MySQL Outer Joins Accross Multiple Tables


This is the third time in as many months that I’ve had to read the MySQL Reference Manual section on JOIN Syntax, so it’s time to summarize.

For example, let’s say you have tables:

books

+----+-----------------------------------------+-----------+
| id | title                                   | is_unread |
+----+-----------------------------------------+-----------+
|  1 | Ulysses                                 |         1 | 
|  2 | The Great Gatsby                        |         0 | 
|  3 | A Portrait of the Artist as a Young Man |         1 | 
|  4 | Lolita                                  |         1 | 
|  5 | Brave New World                         |         0 | 
+----+-----------------------------------------+-----------+

tags

+----+------------+
| id | name       |
+----+------------+
|  1 | classic    | 
|  2 | fiction    | 
|  3 | irish      | 
|  4 | dystopia   | 
|  5 | literature | 
+----+------------+

books_tags

+---------+--------+
| book_id | tag_id |
+---------+--------+
|       1 |      2 | 
|       1 |      3 | 
|       2 |      2 | 
|       2 |      1 | 
|       3 |      2 | 
|       3 |      3 | 
|       4 |      2 | 
|       5 |      1 | 
|       5 |      2 | 
|       5 |      4 | 
+---------+--------+

and we want to know how many books there are with each tag in the database.
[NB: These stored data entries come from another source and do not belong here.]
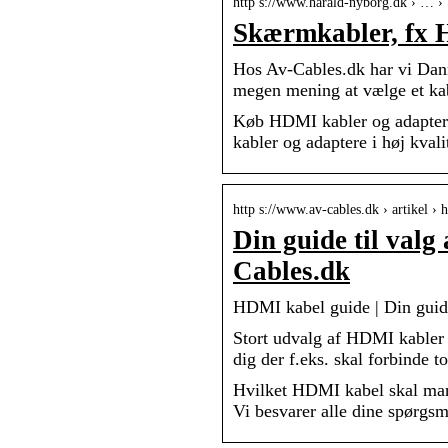
http s://www.harald-nyborg.dk › … › 
Skærmkabler, fx 
Hos Av-Cables.dk har vi Dan
megen mening at vælge et kabel
Køb HDMI kabler og adaptere
kabler og adaptere i høj kvalite
http s://www.av-cables.dk › artikel ›
Din guide til valg
Cables.dk
HDMI kabel guide | Din guide
Stort udvalg af HDMI kabler 
dig der f.eks. skal forbinde t
Hvilket HDMI kabel skal man
Vi besvarer alle dine spørg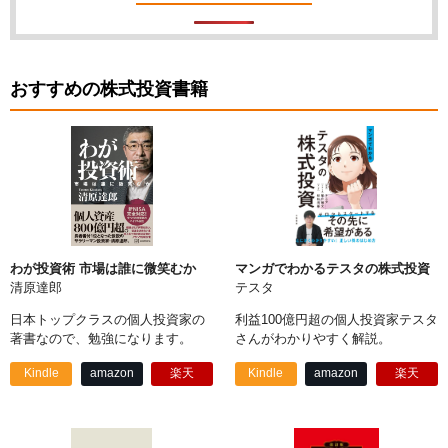
おすすめの株式投資書籍
わが投資術 市場は誰に微笑むか
マンガでわかるテスタの株式投資
清原達郎
テスタ
日本トップクラスの個人投資家の
利益100億円超の個人投資家テスタ
著書なので、勉強になります。
さんがわかりやすく解説。
Kindle
amazon
楽天
Kindle
amazon
楽天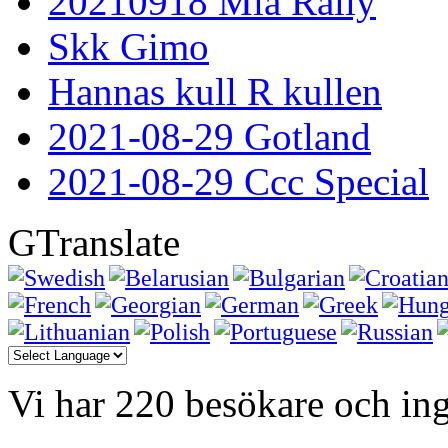
20210918 Mia Rally
Skk Gimo
Hannas kull R kullen
2021-08-29 Gotland
2021-08-29 Ccc Special
GTranslate
Vi har 220 besökare och i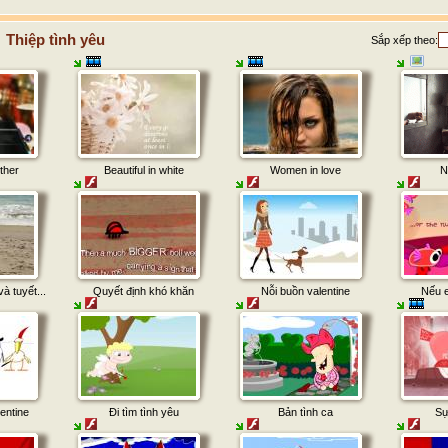
Thiệp tình yêu
Sắp xếp theo:
ther
Beautiful in white
Women in love
N
à tuyết...
Quyết định khó khăn
Nỗi buồn valentine
Nếu e
entine
Đi tìm tình yêu
Bản tình ca
Sự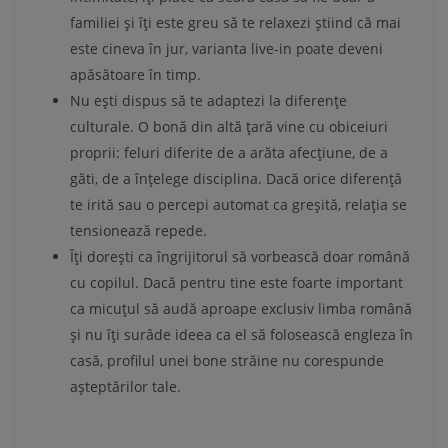
familiei și îți este greu să te relaxezi știind că mai
este cineva în jur, varianta live-in poate deveni
apăsătoare în timp.
Nu ești dispus să te adaptezi la diferențe
culturale. O bonă din altă țară vine cu obiceiuri
proprii: feluri diferite de a arăta afecțiune, de a
găti, de a înțelege disciplina. Dacă orice diferență
te irită sau o percepi automat ca greșită, relația se
tensionează repede.
Îți dorești ca îngrijitorul să vorbească doar română
cu copilul. Dacă pentru tine este foarte important
ca micuțul să audă aproape exclusiv limba română
și nu îți surâde ideea ca el să folosească engleza în
casă, profilul unei bone străine nu corespunde
așteptărilor tale.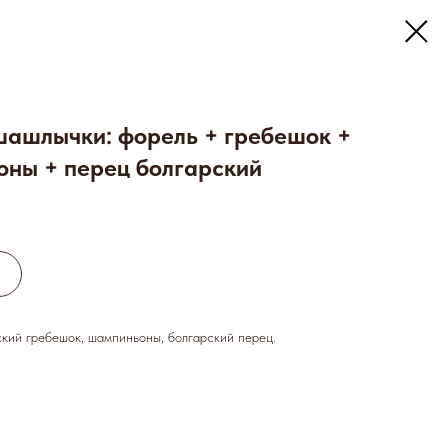
шашлычки: форель + гребешок +
ны + перец болгарский
кий гребешок, шампиньоны, болгарский перец.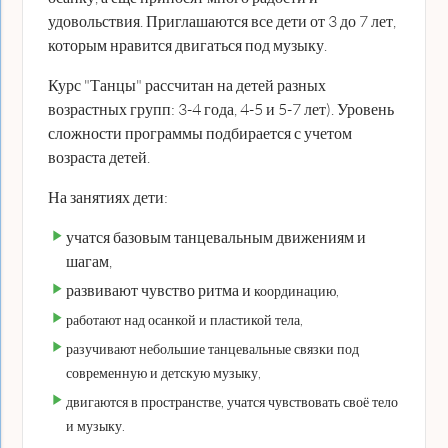
удовольствия. Приглашаются все дети от 3 до 7 лет,
которым нравится двигаться под музыку.
Курс "Танцы" рассчитан на детей разных
возрастных групп: 3-4 года, 4-5 и 5-7 лет). Уровень
сложности программы подбирается с учетом
возраста детей.
На занятиях дети:
учатся базовым танцевальным движениям и
шагам,
развивают чувство ритма и
координацию,
работают над осанкой и пластикой тела,
разучивают небольшие танцевальные связки под
современную и детскую музыку,
двигаются в пространстве, учатся чувствовать своё тело
и музыку.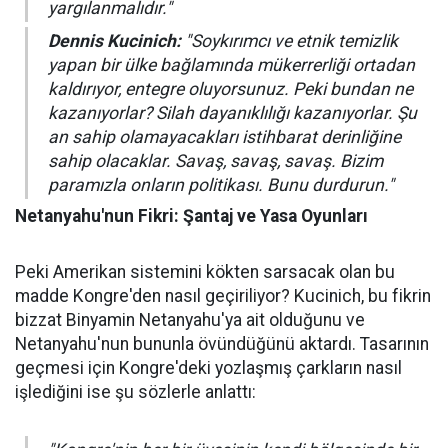
yargılanmalıdır."
Dennis Kucinich:
"Soykırımcı ve etnik temizlik
yapan bir ülke bağlamında mükerrerliği ortadan
kaldırıyor, entegre oluyorsunuz. Peki bundan ne
kazanıyorlar? Silah dayanıklılığı kazanıyorlar. Şu
an sahip olamayacakları istihbarat derinliğine
sahip olacaklar. Savaş, savaş, savaş. Bizim
paramızla onların politikası. Bunu durdurun."
Netanyahu'nun Fikri: Şantaj ve Yasa Oyunları
Peki Amerikan sistemini kökten sarsacak olan bu
madde Kongre'den nasıl geçiriliyor? Kucinich, bu fikrin
bizzat Binyamin Netanyahu'ya ait olduğunu ve
Netanyahu'nun bununla övündüğünü aktardı. Tasarının
geçmesi için Kongre'deki yozlaşmış çarkların nasıl
işlediğini ise şu sözlerle anlattı: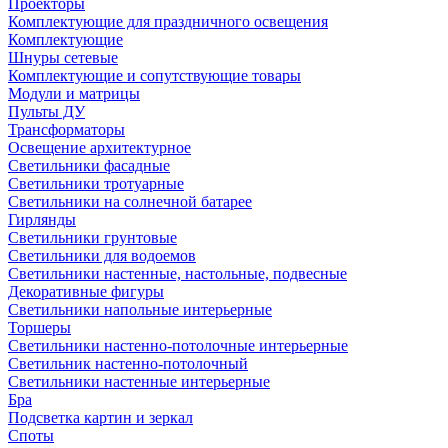
Проекторы
Комплектующие для праздничного освещения
Комплектующие
Шнуры сетевые
Комплектующие и сопутствующие товары
Модули и матрицы
Пульты ДУ
Трансформаторы
Освещение архитектурное
Светильники фасадные
Светильники тротуарные
Светильники на солнечной батарее
Гирлянды
Светильники грунтовые
Светильники для водоемов
Светильники настенные, настольные, подвесные
Декоративные фигуры
Светильники напольные интерьерные
Торшеры
Светильники настенно-потолочные интерьерные
Светильник настенно-потолочный
Светильники настенные интерьерные
Бра
Подсветка картин и зеркал
Споты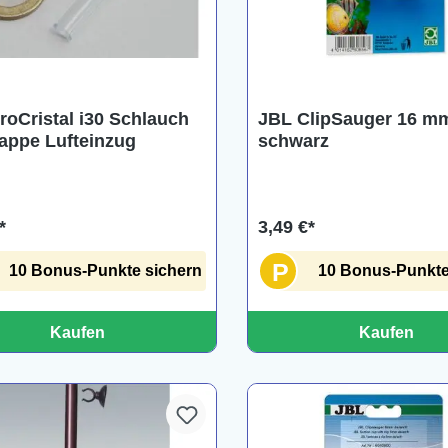
roCristal i30 Schlauch
JBL ClipSauger 16 mm
appe Lufteinzug
schwarz
*
3,49 €*
P
10 Bonus-Punkte sichern
10 Bonus-Punkte
Kaufen
Kaufen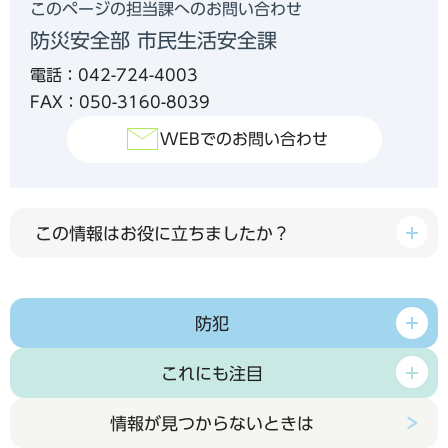
このページの担当課へのお問い合わせ
防災安全部 市民生活安全課
電話：042-724-4003
FAX：050-3160-8039
WEBでのお問い合わせ
この情報はお役に立ちましたか？
防犯
これにも注目
情報が見つからないときは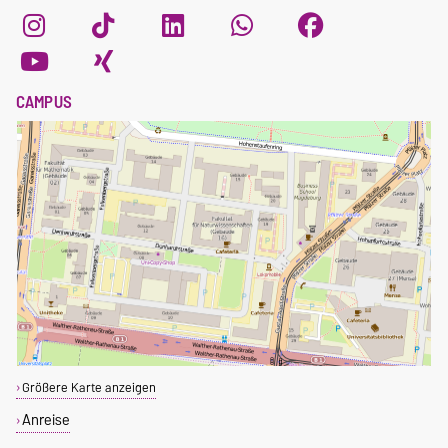
CAMPUS
Größere Karte anzeigen
Anreise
We could say

SELECT t.*, COUNT(bt.book_id)
FROM tags t
JOIN books_tags bt ON t.id = bt.tag_id
GROUP BY t.id;

and get

+----+----------+----------------+
| id | name     | count(book_id) |
+----+----------+----------------+
|  1 | classic  |              2 | 
|  2 | fiction  |              5 | 
|  3 | irish    |              2 | 
|  4 | dystopia |              1 | 
+----+----------+----------------+
4 rows in set (0.00 sec)

but we’re missing a tag! This is easily solved by using a LEFT JOIN, like so:

SELECT t.*, COUNT(bt.book_id)
FROM tags t
LEFT JOIN books_tags bt ON t.id = bt.tag_id
GROUP BY t.id;

+----+------------+----------------+
| id | name       | count(book_id) |
+----+------------+----------------+
|  1 | classic    |              2 | 
|  2 | fiction    |              5 | 
|  3 | irish      |              2 | 
|  4 | dystopia   |              1 | 
|  5 | literature |              0 | 
+----+------------+----------------+
5 rows in set (0.00 sec)

But what if you only want to consider books you’ve read? Now we must also join against the books table.
You may be tempted to try

SELECT t.*, COUNT(bt.book_id)
FROM tags t
LEFT JOIN books_tags bt ON t.id = bt.tag_id
LEFT JOIN books b ON b.id = bt.book_id
WHERE is_unread = 0
GROUP BY t.id;

but that simply returns

+----+----------+----------------+
| id | name     | count(book_id) |
+----+----------+----------------+
|  1 | classic  |              2 | 
|  2 | fiction  |              2 | 
|  4 | dystopia |              1 | 
+----+----------+----------------+

To return all tags the trick is to move the condition into the join clause and then count what’s returned from the third table. Thus

SELECT t.*, COUNT(b.id)
FROM tags t
LEFT JOIN books_tags bt ON t.id = bt.tag_id
LEFT JOIN books b ON b.id = bt.book_id AND b.is_unread = 0
WHERE 1 GROUP BY t.id;

+----+------------+-------------+
| id | name       | count(b.id) |
+----+------------+-------------+
|  1 | classic    |           2 | 
|  2 | fiction    |           2 | 
|  3 | irish      |           0 | 
|  4 | dystopia   |           1 | 
|  5 | literature |           0 | 
+----+------------+-------------+

I’ve read two classics, two works of fiction, and one about dystopia. Doesn’t that seem like a lot?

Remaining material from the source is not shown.